Attitude and talent have allowed the Aberdeen midfielder to carve out a successful career as a professional sportsman but by cold analysis he cannot yet call himself a winner. Ask him what his last winner's medal was for and the answer, delivered in a quiet voice and a strong Dublin accent, comes as a surprise: "I haven't got one."
Actually he does, but not as an adult. Playing for Cherry Orchard in the Dublin and District Schoolboys League, Flood reached a cup final when he was 14, half his life ago. "The Orchard" won but Flood wasn't in a state to enjoy the moment after suffering a dislocated kneecap 15 minutes into the game.
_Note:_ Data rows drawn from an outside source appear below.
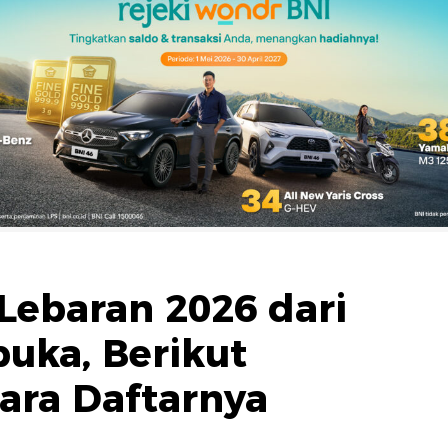
Lebaran 2026 dari
buka, Berikut
ara Daftarnya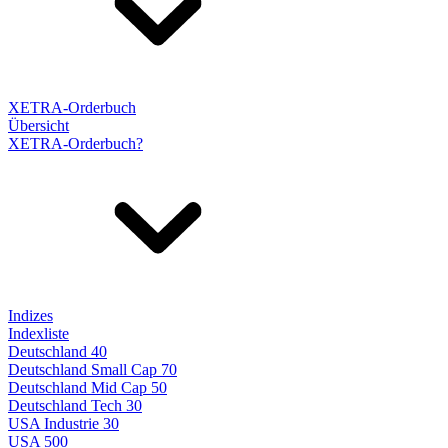
XETRA-Orderbuch
Übersicht
XETRA-Orderbuch?
Indizes
Indexliste
Deutschland 40
Deutschland Small Cap 70
Deutschland Mid Cap 50
Deutschland Tech 30
USA Industrie 30
USA 500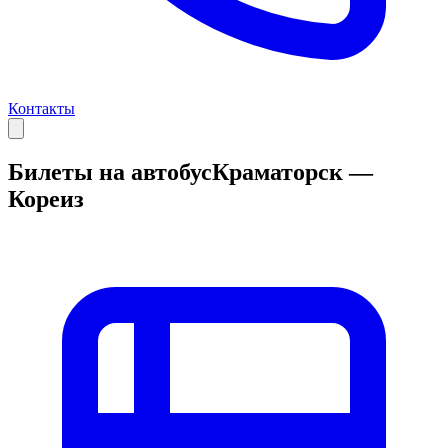
Контакты
Билеты на автобус
Краматорск —
Кореиз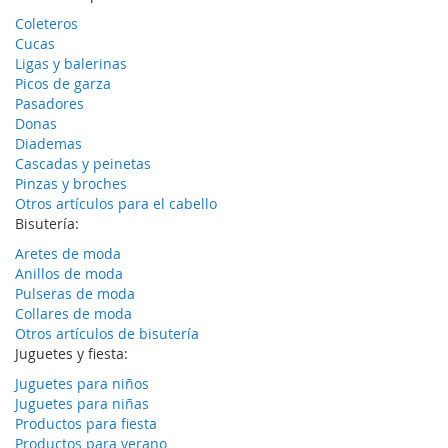
Coleteros
Cucas
Ligas y balerinas
Picos de garza
Pasadores
Donas
Diademas
Cascadas y peinetas
Pinzas y broches
Otros artículos para el cabello
Bisutería:
Aretes de moda
Anillos de moda
Pulseras de moda
Collares de moda
Otros artículos de bisutería
Juguetes y fiesta:
Juguetes para niños
Juguetes para niñas
Productos para fiesta
Productos para verano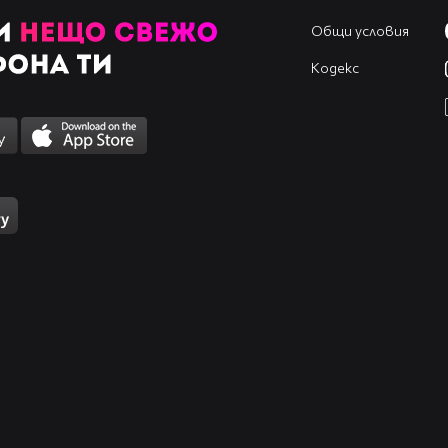
Общи условия
Кодекс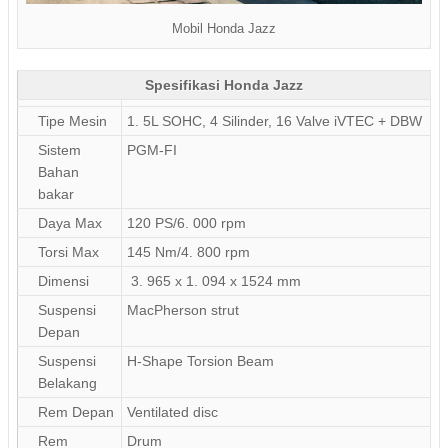
Mobil Honda Jazz
Spesifikasi Honda Jazz
Tipe Mesin
1. 5L SOHC, 4 Silinder, 16 Valve iVTEC + DBW
Sistem
PGM-FI
Bahan
bakar
Daya Max
120 PS/6. 000 rpm
Torsi Max
145 Nm/4. 800 rpm
Dimensi
3. 965 x 1. 094 x 1524 mm
Suspensi
MacPherson strut
Depan
Suspensi
H-Shape Torsion Beam
Belakang
Rem Depan
Ventilated disc
Rem
Drum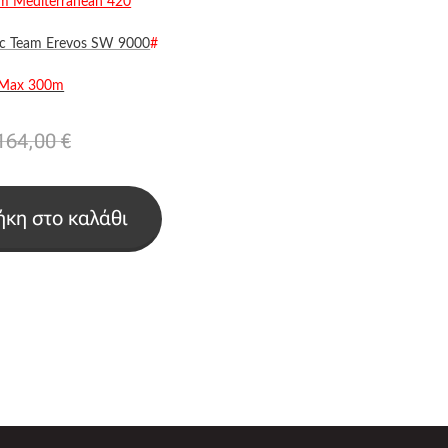
m Mediterranean 420
c Team Erevos SW 9000
#
n Max 300m
164,00
€
κη στο καλάθι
"It was a sore one," he says. "I was on the ground and I looked down: my knee was one way and the kneecap was the other. When they straightened it out, it popped back in. The St John Ambulance guys said I'd be back playing after seven days. Hopefully they were sacked after that game.
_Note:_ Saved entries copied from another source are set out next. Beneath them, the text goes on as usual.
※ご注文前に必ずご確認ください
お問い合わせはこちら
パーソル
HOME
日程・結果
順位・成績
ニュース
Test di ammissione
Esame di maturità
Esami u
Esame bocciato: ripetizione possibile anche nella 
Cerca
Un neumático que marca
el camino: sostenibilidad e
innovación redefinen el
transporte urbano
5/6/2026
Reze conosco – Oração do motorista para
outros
"They had a look at my knee in the ambulance and asked me to go for a little 10-yard run. Twenty minutes later my knee was huge. I ended up going to the hospital."
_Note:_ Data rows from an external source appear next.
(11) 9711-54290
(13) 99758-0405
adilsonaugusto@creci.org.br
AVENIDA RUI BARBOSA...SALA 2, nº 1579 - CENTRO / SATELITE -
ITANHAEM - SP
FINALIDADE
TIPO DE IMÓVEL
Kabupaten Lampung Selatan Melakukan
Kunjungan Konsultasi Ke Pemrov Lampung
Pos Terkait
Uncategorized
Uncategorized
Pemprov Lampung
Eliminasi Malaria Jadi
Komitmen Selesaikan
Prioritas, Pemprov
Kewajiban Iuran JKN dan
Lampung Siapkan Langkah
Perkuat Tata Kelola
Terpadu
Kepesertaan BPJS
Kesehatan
Flood didn't play again for three months. The injury was the first bad one of his career but "The Orchard" have a tie-up with Manchester City and their patronage ensured he was treated properly and recovered fully.
He had already agreed to join City before the injury. "Manchester City were brilliant. Their head of recruitment was at the game and said I would be okay and they made sure I would get looked after. I was lucky I went to such a good club. If it wasn't for them I wouldn't be playing football.
"That was my last winner's medal but God knows where it is. I think it will be in my mum's house back home with cobwebs on it. If I got one on Sunday I am sure that would be kept nice and shiny every day."
By Sunday, Flood is, of course, referring to the League Cup final against Inverness Caledonian Thistle at Celtic Park, a match in which Aberdeen will again rely on this little Irishman - just 5ft 6ins tall and with not a pick of meat on his bones - to be a cornerstone of their side.
A wee metronome in the middle of the park, breaking up opposition moves, winning tackles, shuttling the ball forward, keeping things ticking over, Flood has been a consistently gritty and committed battler in the centre. He's had good games and bad, but his attitude has been consistent. The medal count is deceptive: Flood acts and plays like a winner. "There are better players than Willo Flood who haven't won anything," he says. "Our family will be over for the final so to win would mean a lot. There are a few coming over. My little fella will be going, my missus and family and friends. Half of Dublin will be over with all of Jonny's [Hayes] lot as well. I'm sure a few of Jonny's horses might be over too . . . "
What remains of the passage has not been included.